-- Opening Marker --

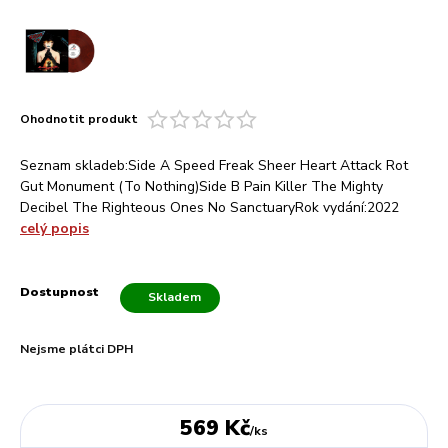
Ohodnotit produkt
Seznam skladeb:Side A Speed Freak Sheer Heart Attack Rot
Gut Monument (To Nothing)Side B Pain Killer The Mighty
Decibel The Righteous Ones No SanctuaryRok vydání:2022
celý popis
Dostupnost
Skladem
Nejsme plátci DPH
569 Kč
/
ks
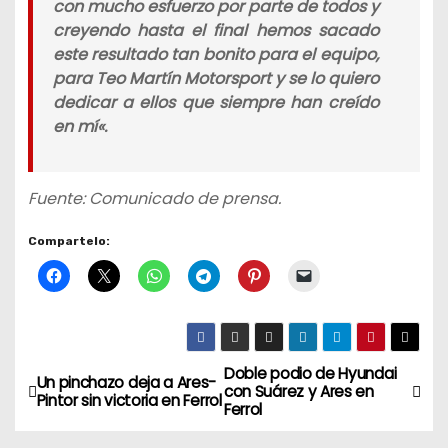
con mucho esfuerzo por parte de todos y
creyendo hasta el final hemos sacado
este resultado tan bonito para el equipo,
para Teo Martín Motorsport y se lo quiero
dedicar a ellos que siempre han creído
en mí
«.
Fuente: Comunicado de prensa.
Compartelo:
Doble podio de Hyundai
N
Un pinchazo deja a Ares-
con Suárez y Ares en
Pintor sin victoria en Ferrol
Ferrol
a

-- Closing Marker --

### Work task:
In the records above, find each line that holds the word "Side"; copy all such lines.

### Task answer:
Seznam skladeb:Side A Speed Freak Sheer Heart Attack Rot
Gut Monument (To Nothing)Side B Pain Killer The Mighty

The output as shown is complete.